> [WHAT YOU SHOULD DO] Word for word, print each record, dropping any image it holds.

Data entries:

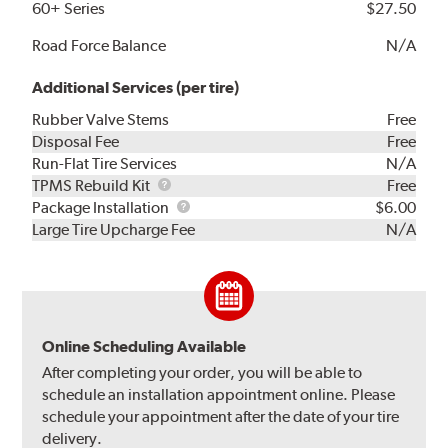
60+ Series
$27.50
Road Force Balance
N/A
Additional Services (per tire)
Rubber Valve Stems
Free
Disposal Fee
Free
Run-Flat Tire Services
N/A
TPMS
TPMS Rebuild Kit
Free
Rebuild
Package
Package Installation
$6.00
Kit
Installation
Large Tire Upcharge Fee
N/A
Online Scheduling Available
After completing your order, you will be able to
schedule an installation appointment online. Please
schedule your appointment after the date of your tire
delivery.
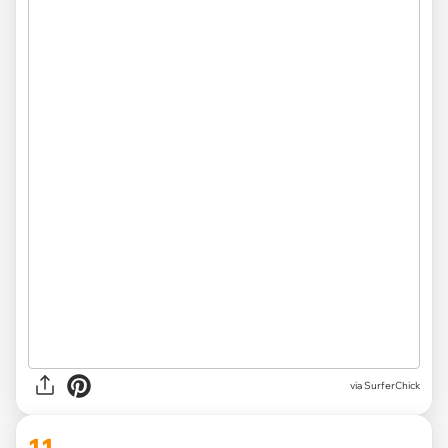
via SurferChick
11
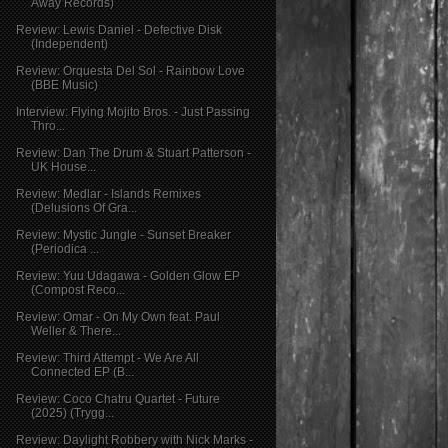
Away Records)
Review: Lewis Daniel - Defective Disk
(Independent)
Review: Orquesta Del Sol - Rainbow Love
(BBE Music)
Interview: Flying Mojito Bros. - Just Passing
Thro...
Review: Dan The Drum & Stuart Patterson -
UK House...
Review: Medlar - Islands Remixes
(Delusions Of Gra...
Review: Mystic Jungle - Sunset Breaker
(Periodica ...
Review: Yuu Udagawa - Golden Glow EP
(Compost Reco...
Review: Omar - On My Own feat. Paul
Weller & There...
Review: Third Attempt - We Are All
Connected EP (B...
Review: Coco Chatru Quartet - Future
(2025) (Trygg...
Review: Daylight Robbery with Nick Marks -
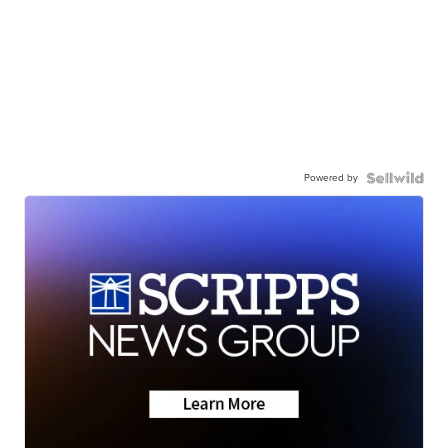
Powered by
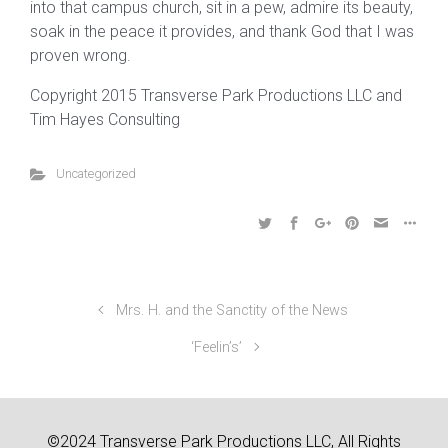
into that campus church, sit in a pew, admire its beauty,
soak in the peace it provides, and thank God that I was
proven wrong.
Copyright 2015 Transverse Park Productions LLC and
Tim Hayes Consulting
Uncategorized
Mrs. H. and the Sanctity of the News
‘Feelin’s’
©2024 Transverse Park Productions LLC, All Rights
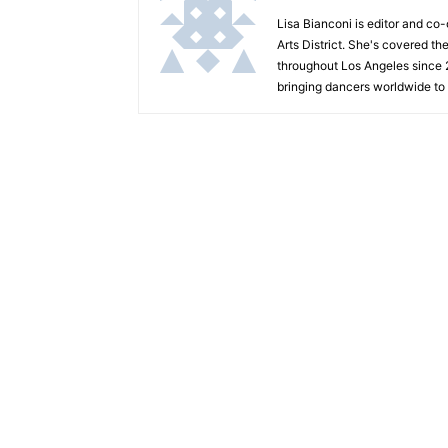
Lisa Bianconi is editor and co
Arts District. She's covered th
throughout Los Angeles since 
bringing dancers worldwide to 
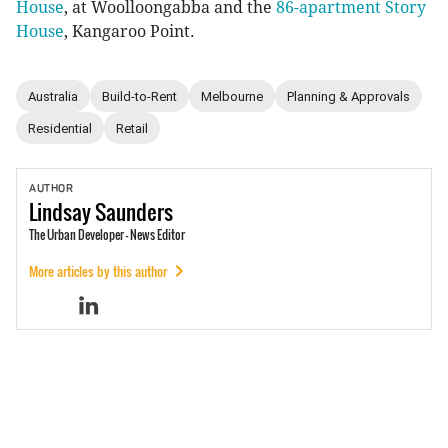
House
, at Woolloongabba and the
86-apartment Story
House
, Kangaroo Point.
Australia
Build-to-Rent
Melbourne
Planning & Approvals
Residential
Retail
AUTHOR
Lindsay
Saunders
The Urban Developer - News Editor
More articles by this author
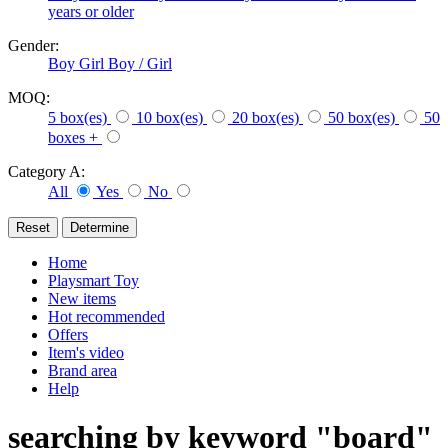
years or older
Gender:
Boy
Girl
Boy / Girl
MOQ:
5 box(es)
10 box(es)
20 box(es)
50 box(es)
50
boxes +
Category A:
All
Yes
No
Home
Playsmart Toy
New items
Hot recommended
Offers
Item's video
Brand area
Help
searching by keyword "board"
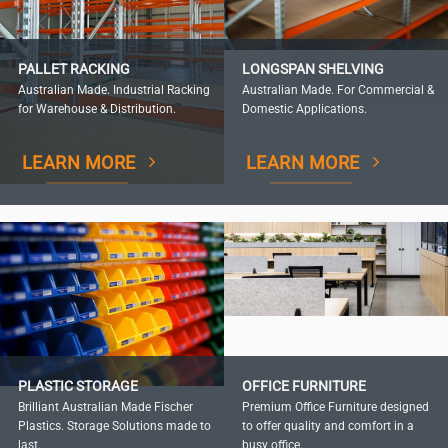
PALLET RACKING
LONGSPAN SHELVING
Australian Made. Industrial Racking
Australian Made. For Commercial &
for Warehouse & Distribution.
Domestic Applications.
LEARN MORE
LEARN MORE
PLASTIC STORAGE
OFFICE FURNITURE
Brilliant Australian Made Fischer
Premium Office Furniture designed
Plastics. Storage Solutions made to
to offer quality and comfort in a
last.
busy office.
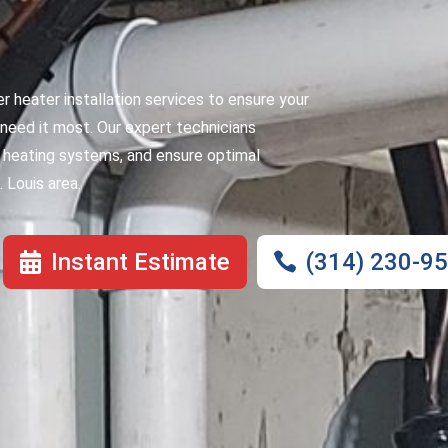
er heater installation services to ensure your
need it most. Our expert technicians
er heating systems, and ensure optimal
 Louis area.
Instant Estimate
(314) 230-9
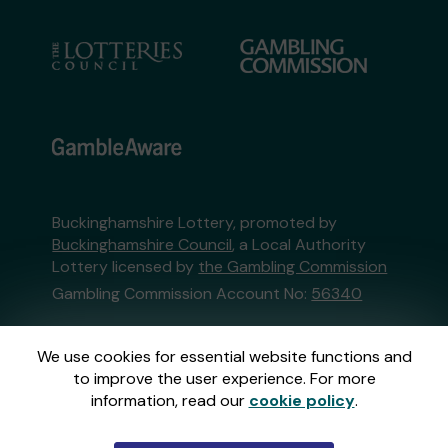
Buckinghamshire Lottery, promoted by
Buckinghamshire Council
, a Local Authority
Lottery licensed by
the Gambling Commission
Gambling Commission Account No:
56340
This website is administered by Gatherwell, an
We use cookies for essential website functions and
External Lottery Manager licensed and
to improve the user experience. For more
regulated in Great Britain by
the Gambling
information, read our
cookie policy
.
Commission
under Account No
36893
.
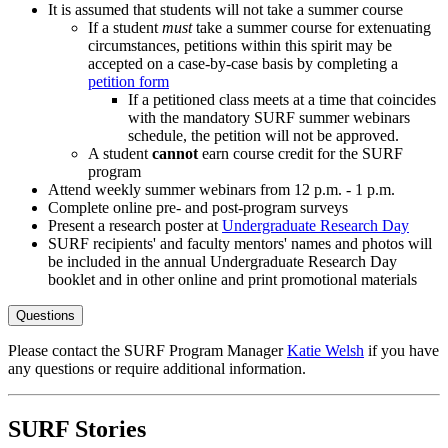
It is assumed that students will not take a summer course
If a student
must
take a summer course for extenuating
circumstances, petitions within this spirit may be
accepted on a case-by-case basis by completing a
petition form
If a petitioned class meets at a time that coincides
with the mandatory SURF summer webinars
schedule, the petition will not be approved.
A student
cannot
earn course credit for the SURF
program
Attend weekly summer webinars from 12 p.m. - 1 p.m.
Complete online pre- and post-program surveys
Present a research poster at
Undergraduate Research Day
SURF recipients' and faculty mentors' names and photos will
be included in the annual Undergraduate Research Day
booklet and in other online and print promotional materials
Questions
Please contact the SURF Program Manager
Katie Welsh
if you have
any questions or require additional information.
SURF Stories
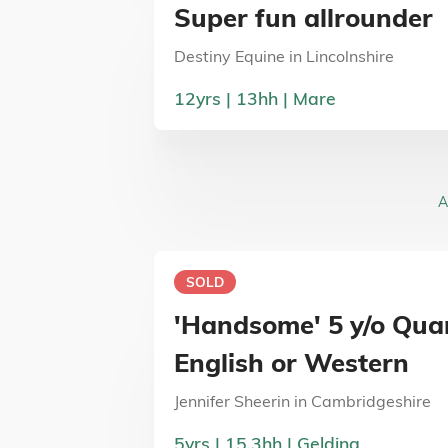
Super fun allrounder
Destiny Equine
in
Lincolnshire
12
yrs
13
hh
Mare
A
SOLD
'Handsome' 5 y/o Qua
English or Western
Jennifer Sheerin
in
Cambridgeshire
5
yrs
15.3
hh
Gelding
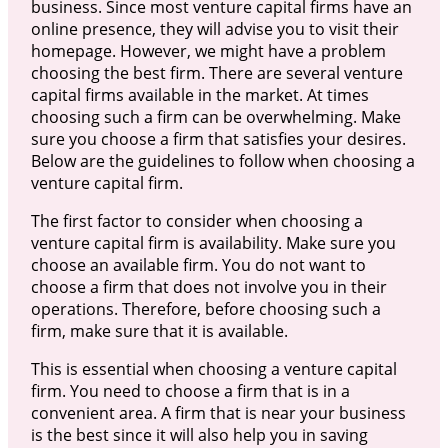
business. Since most venture capital firms have an
online presence, they will advise you to visit their
homepage. However, we might have a problem
choosing the best firm. There are several venture
capital firms available in the market. At times
choosing such a firm can be overwhelming. Make
sure you choose a firm that satisfies your desires.
Below are the guidelines to follow when choosing a
venture capital firm.
The first factor to consider when choosing a
venture capital firm is availability. Make sure you
choose an available firm. You do not want to
choose a firm that does not involve you in their
operations. Therefore, before choosing such a
firm, make sure that it is available.
This is essential when choosing a venture capital
firm. You need to choose a firm that is in a
convenient area. A firm that is near your business
is the best since it will also help you in saving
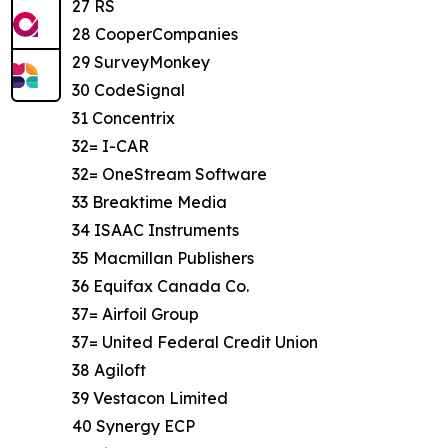
27 RS
28 CooperCompanies
29 SurveyMonkey
30 CodeSignal
31 Concentrix
32= I-CAR
32= OneStream Software
33 Breaktime Media
34 ISAAC Instruments
35 Macmillan Publishers
36 Equifax Canada Co.
37= Airfoil Group
37= United Federal Credit Union
38 Agiloft
39 Vestacon Limited
40 Synergy ECP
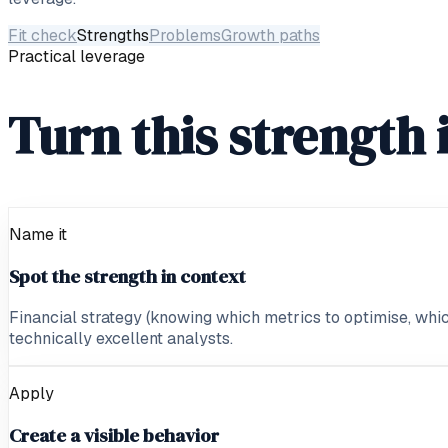
Fit check
Strengths
Problems
Growth paths
Practical leverage
Turn this strength 
Name it
Spot the strength in context
Financial strategy (knowing which metrics to optimise, which
technically excellent analysts.
Apply
Create a visible behavior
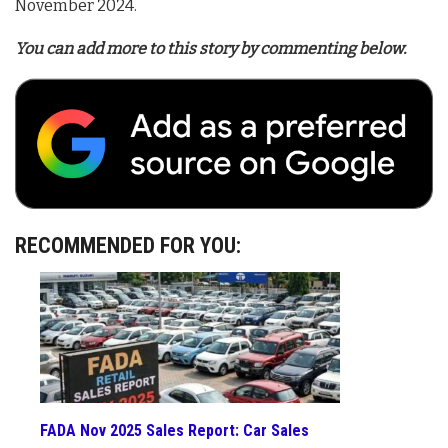
November 2024
.
You can add more to this story by commenting below.
RECOMMENDED FOR YOU:
FADA Nov 2025 Sales Report: Car Sales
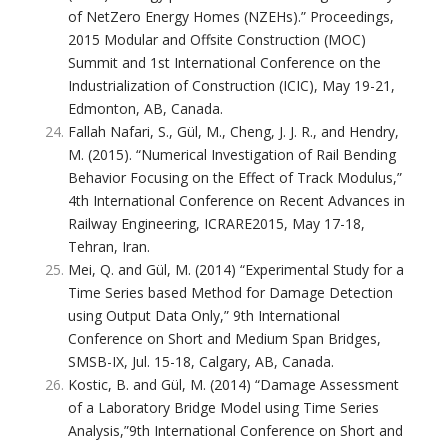
of NetZero Energy Homes (NZEHs).” Proceedings,
2015 Modular and Offsite Construction (MOC)
Summit and 1st International Conference on the
Industrialization of Construction (ICIC), May 19-21,
Edmonton, AB, Canada.
Fallah Nafari, S., Gül, M., Cheng, J. J. R., and Hendry,
M. (2015). “Numerical Investigation of Rail Bending
Behavior Focusing on the Effect of Track Modulus,”
4th International Conference on Recent Advances in
Railway Engineering, ICRARE2015, May 17-18,
Tehran, Iran.
Mei, Q. and Gül, M. (2014) “Experimental Study for a
Time Series based Method for Damage Detection
using Output Data Only,” 9th International
Conference on Short and Medium Span Bridges,
SMSB-IX, Jul. 15-18, Calgary, AB, Canada.
Kostic, B. and Gül, M. (2014) “Damage Assessment
of a Laboratory Bridge Model using Time Series
Analysis,”9th International Conference on Short and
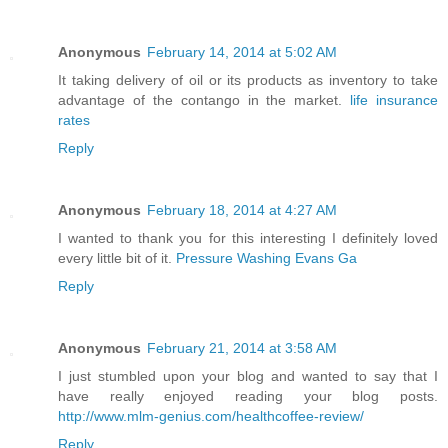
Anonymous
February 14, 2014 at 5:02 AM
It taking delivery of oil or its products as inventory to take
advantage of the contango in the market.
life insurance
rates
Reply
Anonymous
February 18, 2014 at 4:27 AM
I wanted to thank you for this interesting I definitely loved
every little bit of it.
Pressure Washing Evans Ga
Reply
Anonymous
February 21, 2014 at 3:58 AM
I just stumbled upon your blog and wanted to say that I
have really enjoyed reading your blog posts.
http://www.mlm-genius.com/healthcoffee-review/
Reply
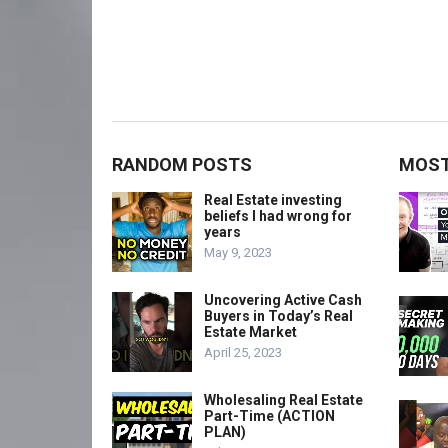
RANDOM POSTS
MOST
Real Estate investing
beliefs I had wrong for
years
May 9, 2023
Uncovering Active Cash
Buyers in Today’s Real
Estate Market
April 25, 2023
Wholesaling Real Estate
Part-Time (ACTION
PLAN)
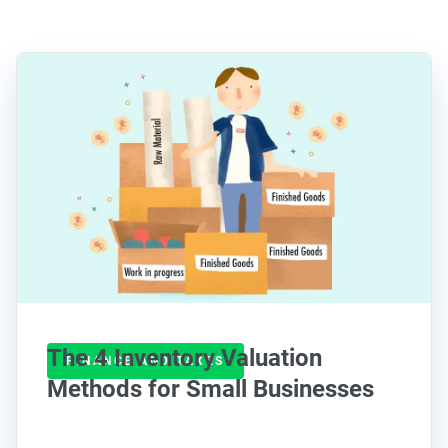
The 4 Inventory Valuation
FINANCE AND TAXES
Methods for Small Businesses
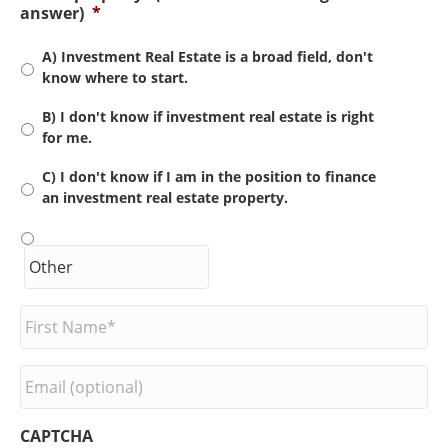
answer)
*
A) Investment Real Estate is a broad field, don't
know where to start.
B) I don't know if investment real estate is right
for me.
C) I don't know if I am in the position to finance
an investment real estate property.
F
i
r
s
E
t
m
N
a
a
i
CAPTCHA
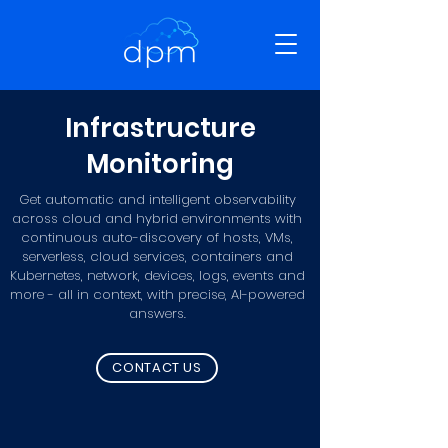
Infrastructure
Monitoring
Get automatic and intelligent observability
across cloud and hybrid environments with
continuous auto-discovery of hosts, VMs,
serverless, cloud services, containers and
Kubernetes, network, devices, logs, events and
more - all in context, with precise, AI-powered
answers.
CONTACT US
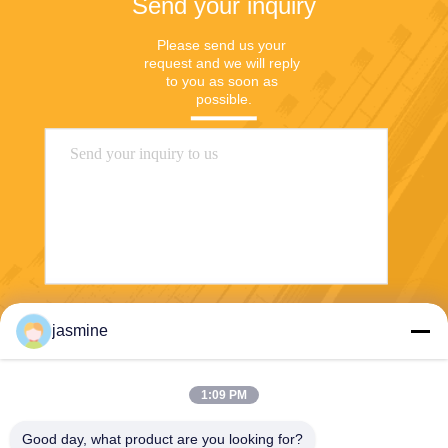
Send your inquiry
Please send us your 
request and we will reply 
to you as soon as 
possible.
Send
jasmine
1:09 PM
Good day, what product are you looking for?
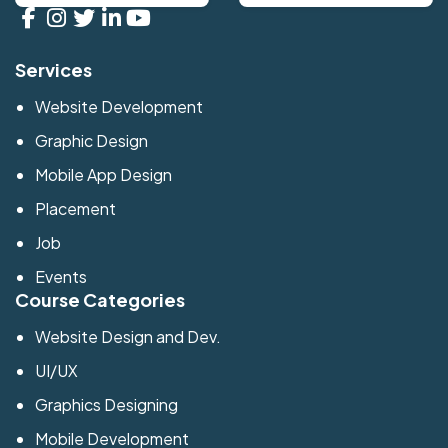
Services
Website Development
Graphic Design
Mobile App Design
Placement
Job
Events
Course Categories
Website Design and Dev.
UI/UX
Graphics Designing
Mobile Development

> [ANSWER SPACE]
60+ Series
$27.50
Road Force Balance
N/A
Additional Services (per tire)
Rubber Valve Stems
Free
Disposal Fee
Free
Run-Flat Tire Services
N/A
TPMS
TPMS Rebuild Kit
Free
Rebuild
Package
Package Installation
$6.00
Kit
Installation
Large Tire Upcharge Fee
N/A
Online Scheduling Available
After completing your order, you will be able to
schedule an installation appointment online. Please
schedule your appointment after the date of your tire
delivery.
via SurferChick
11
Away Records)
Review: Lewis Daniel - Defective Disk
(Independent)
Review: Orquesta Del Sol - Rainbow Love
(BBE Music)
Interview: Flying Mojito Bros. - Just Passing
Thro...
Review: Dan The Drum & Stuart Patterson -
UK House...
Review: Medlar - Islands Remixes
(Delusions Of Gra...
Review: Mystic Jungle - Sunset Breaker
(Periodica ...
Review: Yuu Udagawa - Golden Glow EP
(Compost Reco...
Review: Omar - On My Own feat. Paul
Weller & There...
Review: Third Attempt - We Are All
Connected EP (B...
Review: Coco Chatru Quartet - Future
(2025) (Trygg...
Review: Daylight Robbery with Nick Marks -
Powered by
into that campus church, sit in a pew, admire its beauty,
soak in the peace it provides, and thank God that I was
proven wrong.
Copyright 2015 Transverse Park Productions LLC and
Tim Hayes Consulting
Uncategorized
Mrs. H. and the Sanctity of the News
‘Feelin’s’
©2024 Transverse Park Productions LLC, All Rights
Lisa Bianconi is editor and co
Arts District. She's covered th
throughout Los Angeles since 
bringing dancers worldwide to 
House
, at Woolloongabba and the
86-apartment Story
House
, Kangaroo Point.
Australia
Build-to-Rent
Melbourne
Planning & Approvals
Residential
Retail
AUTHOR
Lindsay
Saunders
The Urban Developer - News Editor
More articles by this author
years or older
Gender:
Boy
Girl
Boy / Girl
MOQ:
5 box(es)
10 box(es)
20 box(es)
50 box(es)
50
boxes +
Category A:
All
Yes
No
Home
Playsmart Toy
New items
Hot recommended
Offers
Item's video
Brand area
Help
searching by keyword "board"
PALLET RACKING
LONGSPAN SHELVING
Australian Made. Industrial Racking
Australian Made. For Commercial &
for Warehouse & Distribution.
Domestic Applications.
LEARN MORE
LEARN MORE
PLASTIC STORAGE
OFFICE FURNITURE
Brilliant Australian Made Fischer
Premium Office Furniture designed
Plastics. Storage Solutions made to
to offer quality and comfort in a
last.
busy office.
er heater installation services to ensure your
need it most. Our expert technicians
er heating systems, and ensure optimal
 Louis area.
Instant Estimate
(314) 230-9
Buckinghamshire Lottery, promoted by
Buckinghamshire Council
, a Local Authority
Lottery licensed by
the Gambling Commission
Gambling Commission Account No:
56340
This website is administered by Gatherwell, an
We use cookies for essential website functions and
External Lottery Manager licensed and
to improve the user experience. For more
regulated in Great Britain by
the Gambling
information, read our
cookie policy
.
Commission
under Account No
36893
.
It is assumed that students will not take a summer course
If a student
must
take a summer course for extenuating
circumstances, petitions within this spirit may be
accepted on a case-by-case basis by completing a
petition form
If a petitioned class meets at a time that coincides
with the mandatory SURF summer webinars
schedule, the petition will not be approved.
A student
cannot
earn course credit for the SURF
program
Attend weekly summer webinars from 12 p.m. - 1 p.m.
Complete online pre- and post-program surveys
Present a research poster at
Undergraduate Research Day
SURF recipients' and faculty mentors' names and photos will
be included in the annual Undergraduate Research Day
booklet and in other online and print promotional materials
Questions
Please contact the SURF Program Manager
Katie Welsh
if you have
any questions or require additional information.
SURF Stories
Super fun allrounder
Destiny Equine
in
Lincolnshire
12
yrs
13
hh
Mare
A
SOLD
'Handsome' 5 y/o Qua
English or Western
Jennifer Sheerin
in
Cambridgeshire
5
yrs
15.3
hh
Gelding
business. Since most venture capital firms have an
online presence, they will advise you to visit their
homepage. However, we might have a problem
choosing the best firm. There are several venture
capital firms available in the market. At times
choosing such a firm can be overwhelming. Make
sure you choose a firm that satisfies your desires.
Below are the guidelines to follow when choosing a
venture capital firm.
The first factor to consider when choosing a
venture capital firm is availability. Make sure you
choose an available firm. You do not want to
choose a firm that does not involve you in their
operations. Therefore, before choosing such a
firm, make sure that it is available.
This is essential when choosing a venture capital
firm. You need to choose a firm that is in a
convenient area. A firm that is near your business
is the best since it will also help you in saving
27 RS
28 CooperCompanies
29 SurveyMonkey
30 CodeSignal
31 Concentrix
32= I-CAR
32= OneStream Software
33 Breaktime Media
34 ISAAC Instruments
35 Macmillan Publishers
36 Equifax Canada Co.
37= Airfoil Group
37= United Federal Credit Union
38 Agiloft
39 Vestacon Limited
40 Synergy ECP
Fit check
Strengths
Problems
Growth paths
Practical leverage
Turn this strength 
Name it
Spot the strength in context
Financial strategy (knowing which metrics to optimise, which
technically excellent analysts.
Apply
Create a visible behavior
November 2024
.
You can add more to this story by commenting below.
RECOMMENDED FOR YOU:
FADA Nov 2025 Sales Report: Car Sales
of NetZero Energy Homes (NZEHs).” Proceedings,
2015 Modular and Offsite Construction (MOC)
Summit and 1st International Conference on the
Industrialization of Construction (ICIC), May 19-21,
Edmonton, AB, Canada.
Fallah Nafari, S., Gül, M., Cheng, J. J. R., and Hendry,
M. (2015). “Numerical Investigation of Rail Bending
Behavior Focusing on the Effect of Track Modulus,”
4th International Conference on Recent Advances in
Railway Engineering, ICRARE2015, May 17-18,
Tehran, Iran.
Mei, Q. and Gül, M. (2014) “Experimental Study for a
Time Series based Method for Damage Detection
using Output Data Only,” 9th International
Conference on Short and Medium Span Bridges,
SMSB-IX, Jul. 15-18, Calgary, AB, Canada.
Kostic, B. and Gül, M. (2014) “Damage Assessment
of a Laboratory Bridge Model using Time Series
Analysis,”9th International Conference on Short and
Anonymous
February 14, 2014 at 5:02 AM
It taking delivery of oil or its products as inventory to take
advantage of the contango in the market.
life insurance
rates
Reply
Anonymous
February 18, 2014 at 4:27 AM
I wanted to thank you for this interesting I definitely loved
every little bit of it.
Pressure Washing Evans Ga
Reply
Anonymous
February 21, 2014 at 3:58 AM
I just stumbled upon your blog and wanted to say that I
have really enjoyed reading your blog posts.
http://www.mlm-genius.com/healthcoffee-review/
Reply
RANDOM POSTS
MOST
Real Estate investing
beliefs I had wrong for
years
May 9, 2023
Uncovering Active Cash
Buyers in Today’s Real
Estate Market
April 25, 2023
Wholesaling Real Estate
Part-Time (ACTION
PLAN)
The 4 Inventory Valuation
FINANCE AND TAXES
Methods for Small Businesses
answer)
*
A) Investment Real Estate is a broad field, don't
know where to start.
B) I don't know if investment real estate is right
for me.
C) I don't know if I am in the position to finance
an investment real estate property.
F
i
r
s
E
t
m
N
a
a
i
CAPTCHA
Infrastructure
Monitoring
Get automatic and intelligent observability
across cloud and hybrid environments with
continuous auto-discovery of hosts, VMs,
serverless, cloud services, containers and
Kubernetes, network, devices, logs, events and
more - all in context, with precise, AI-powered
answers.
CONTACT US
Send your inquiry
Please send us your 
request and we will reply 
to you as soon as 
possible.
Send
jasmine
1:09 PM
Good day, what product are you looking for?
Services
Website Development
Graphic Design
Mobile App Design
Placement
Job
Events
Course Categories
Website Design and Dev.
UI/UX
Graphics Designing
Mobile Development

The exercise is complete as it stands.